Orientation, not preference
A Sun reporter who used the phrase sexual preference in an article got a swift rebuke from a reader who admonished that sexual orientation should have been used instead.
The reference slid past the copy desk and into print, perhaps in part because our in-house stylebook did not address the issue. (It does now.)
In the entry gay, the Associated Press Stylebook says, in part, “Include sexual orientation only when it is pertinent to a story, and avoid references to “sexual preference” or to a gay or alternative “lifestyle.”
The New York Times Manual of Style and Usage entry on sexual orientation gives an explanation” “never sexual preference, which carries the disputed implication that sexuality is a matter of choice.”
Curious things happen when terms become politicized. Sexual preference might have been innocuous in an earlier age in the context of a man’s finding red-headed women attractive, or a woman’s liking tall men.

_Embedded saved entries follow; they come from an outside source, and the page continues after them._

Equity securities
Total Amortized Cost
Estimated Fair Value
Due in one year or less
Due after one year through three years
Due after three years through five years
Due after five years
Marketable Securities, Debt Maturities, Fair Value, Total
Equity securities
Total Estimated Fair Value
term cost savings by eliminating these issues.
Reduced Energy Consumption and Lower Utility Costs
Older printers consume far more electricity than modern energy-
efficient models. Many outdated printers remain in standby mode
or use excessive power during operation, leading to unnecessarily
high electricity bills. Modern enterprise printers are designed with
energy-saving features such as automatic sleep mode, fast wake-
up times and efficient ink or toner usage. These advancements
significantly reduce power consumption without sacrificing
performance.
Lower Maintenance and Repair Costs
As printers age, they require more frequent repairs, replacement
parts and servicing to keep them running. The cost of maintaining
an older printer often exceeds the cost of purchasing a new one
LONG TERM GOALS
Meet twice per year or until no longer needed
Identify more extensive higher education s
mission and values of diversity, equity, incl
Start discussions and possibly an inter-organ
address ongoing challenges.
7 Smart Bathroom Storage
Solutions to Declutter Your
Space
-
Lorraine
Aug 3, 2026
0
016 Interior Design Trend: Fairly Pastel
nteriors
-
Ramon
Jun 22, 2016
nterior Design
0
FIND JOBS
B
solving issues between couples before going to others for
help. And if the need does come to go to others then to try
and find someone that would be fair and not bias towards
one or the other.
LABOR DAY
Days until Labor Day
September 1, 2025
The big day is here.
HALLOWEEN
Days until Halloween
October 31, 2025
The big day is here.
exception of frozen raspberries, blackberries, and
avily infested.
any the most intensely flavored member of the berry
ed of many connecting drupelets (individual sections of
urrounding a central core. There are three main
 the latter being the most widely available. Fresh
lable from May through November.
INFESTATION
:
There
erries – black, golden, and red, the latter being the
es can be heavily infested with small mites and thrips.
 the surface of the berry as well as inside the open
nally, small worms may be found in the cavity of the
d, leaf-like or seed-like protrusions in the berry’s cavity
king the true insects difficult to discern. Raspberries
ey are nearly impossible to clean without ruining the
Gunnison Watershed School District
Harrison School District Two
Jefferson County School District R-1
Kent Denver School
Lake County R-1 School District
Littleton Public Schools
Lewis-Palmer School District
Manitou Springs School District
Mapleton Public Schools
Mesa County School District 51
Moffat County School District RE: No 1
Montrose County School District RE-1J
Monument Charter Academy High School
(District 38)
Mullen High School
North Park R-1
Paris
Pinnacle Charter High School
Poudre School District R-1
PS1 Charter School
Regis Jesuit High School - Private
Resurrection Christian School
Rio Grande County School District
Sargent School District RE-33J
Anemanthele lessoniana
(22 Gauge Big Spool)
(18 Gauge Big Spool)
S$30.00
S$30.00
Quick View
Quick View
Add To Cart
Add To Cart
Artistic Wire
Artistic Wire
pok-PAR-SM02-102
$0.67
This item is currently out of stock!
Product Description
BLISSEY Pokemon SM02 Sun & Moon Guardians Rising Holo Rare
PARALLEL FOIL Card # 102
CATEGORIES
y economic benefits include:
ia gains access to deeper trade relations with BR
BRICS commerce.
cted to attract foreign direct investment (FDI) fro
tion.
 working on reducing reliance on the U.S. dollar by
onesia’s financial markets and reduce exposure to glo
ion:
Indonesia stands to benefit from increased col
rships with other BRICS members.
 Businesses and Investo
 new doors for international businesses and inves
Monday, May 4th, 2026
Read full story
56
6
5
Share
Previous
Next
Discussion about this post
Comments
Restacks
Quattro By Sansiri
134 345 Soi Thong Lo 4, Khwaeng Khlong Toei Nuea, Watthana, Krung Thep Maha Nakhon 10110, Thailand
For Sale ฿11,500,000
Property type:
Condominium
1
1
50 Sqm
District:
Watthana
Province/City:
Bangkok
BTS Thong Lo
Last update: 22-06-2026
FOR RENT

But the intense emotional charge on the matter of homosexuality — witness the odd uproar over J.K. Rowling’s mentioning that she thinks of a character in her Harry Potter novels as gay — means that responsible journalists will choose neutral terms over inflammatory ones.
No one will dispute that sexual behavior is a matter of individual choice, but political/scientific/religious disputes over whether homosexuality is inborn or learned make it important for the paper not to appear to take sides.